Home » A Web Broker Architecture for Remote Access
A Web Broker Architecture for Remote Access
A simple and cost-effective way to remotely maintain and service industrial machinery worldwide.
Providing industrial remote access systems for machine builders and OEMs has become a critical requirement for enterprises, often making the difference between companies that are successful and those that are not. Regardless of whether maintenance engineers work in the office or at home, they need easy and seamless access to machines and industrial assets in order to do their job, which primarily involves remote maintenance.
In the early 1990s, there were only limited options for worldwide access to machines and industrial assets. A modem communicating via the public switched telephone network was the prevalent option. Unfortunately, this required making long-distance calls, and the available throughput was so low that it was difficult to service machines in practice. As the Internet grew, it provided an opportunity for free or public long distance communication for remote access. Now combined with cellular technologies that provide wireless communication or DSL based technologies, this offers the market new communication media for accessing devices. However, DSL based technologies require installing a dedicated line to the machine location, while cellular technologies requires that wireless receivers are available in the vicinity of the machine providing adequate coverage for good communication.
An alternative approach is for machine builders to utilize the network infrastructure of their customers, assuming that the customerís machine can be connected to the Internet via a LAN connection point.
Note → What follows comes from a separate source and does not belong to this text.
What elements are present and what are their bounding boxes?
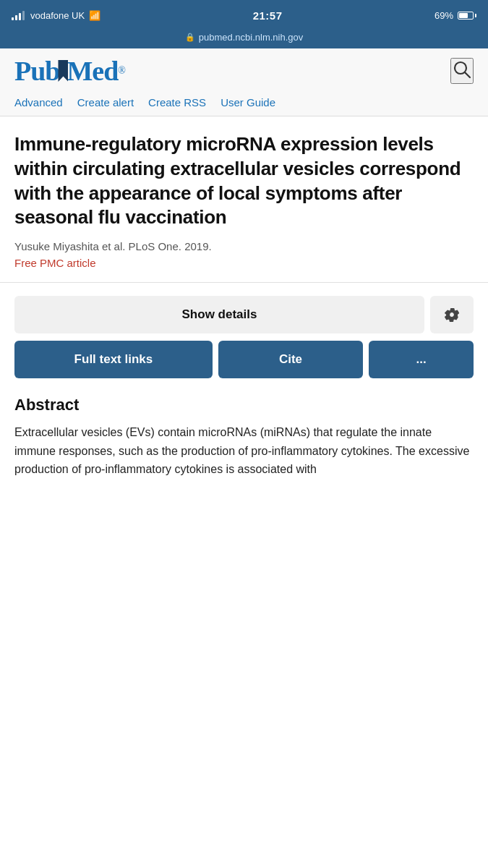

This is the preferred way to access the machine, since it provides the lowest-cost connection, high throughput, and almost no deployment effort on the media side. Using Internet implies the use of virtual private networks (VPNs) to ensure secure IP connections. Using a LAN connection point requires the integration of these VPNs into the corporate LANs of the machine builders' customers.
With a remote access turnkey system approach, the machine builder must assume responsibility for the integration activities and will probably need to collaborate with the customer's IT staff in order to perform the integration. Although this is a viable approach, it has some drawbacks. For instance, each customer may require a different VPN configuration, which increases the complexity of the integration process and extends the installation and commissioning period, which of course impacts the cost of the machine installation.
It is therefore important to choose technologies which allow the installation cost to be kept to a reasonable level by minimizing the integration factor as much as possible.